### Work to complete:
Copy out all lines in the data below containing the string "oleh".

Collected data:
———

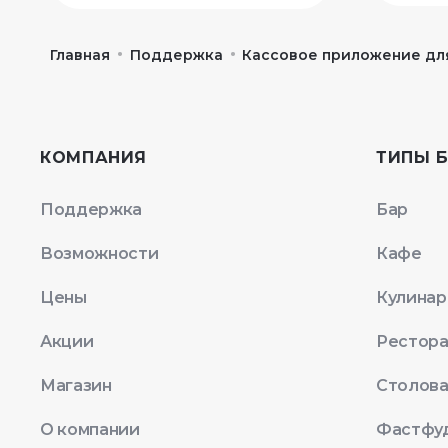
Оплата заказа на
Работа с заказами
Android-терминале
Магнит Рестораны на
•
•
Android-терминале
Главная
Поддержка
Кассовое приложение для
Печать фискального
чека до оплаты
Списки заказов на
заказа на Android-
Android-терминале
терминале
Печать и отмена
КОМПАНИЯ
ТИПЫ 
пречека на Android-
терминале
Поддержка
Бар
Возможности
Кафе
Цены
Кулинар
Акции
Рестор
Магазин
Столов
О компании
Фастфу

———

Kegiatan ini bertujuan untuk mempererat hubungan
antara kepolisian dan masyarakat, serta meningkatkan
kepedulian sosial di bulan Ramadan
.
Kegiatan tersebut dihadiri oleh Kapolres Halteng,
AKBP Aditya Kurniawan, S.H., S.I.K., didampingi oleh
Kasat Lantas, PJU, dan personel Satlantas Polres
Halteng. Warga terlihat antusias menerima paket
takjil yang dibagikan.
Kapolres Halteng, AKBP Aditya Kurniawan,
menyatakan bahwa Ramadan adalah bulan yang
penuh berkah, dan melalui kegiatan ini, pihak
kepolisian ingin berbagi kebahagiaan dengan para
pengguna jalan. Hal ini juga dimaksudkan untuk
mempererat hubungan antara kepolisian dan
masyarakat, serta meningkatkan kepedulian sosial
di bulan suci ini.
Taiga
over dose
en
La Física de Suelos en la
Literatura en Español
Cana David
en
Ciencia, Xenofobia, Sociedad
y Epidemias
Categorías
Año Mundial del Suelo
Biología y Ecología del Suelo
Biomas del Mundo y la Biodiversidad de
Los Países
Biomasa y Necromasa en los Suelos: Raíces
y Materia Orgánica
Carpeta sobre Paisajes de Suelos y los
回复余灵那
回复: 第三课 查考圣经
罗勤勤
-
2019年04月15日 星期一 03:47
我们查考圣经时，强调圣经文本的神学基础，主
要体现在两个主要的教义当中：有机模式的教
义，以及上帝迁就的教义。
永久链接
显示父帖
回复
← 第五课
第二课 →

———

### Your solution:
Kegiatan tersebut dihadiri oleh Kapolres Halteng,
AKBP Aditya Kurniawan, S.H., S.I.K., didampingi oleh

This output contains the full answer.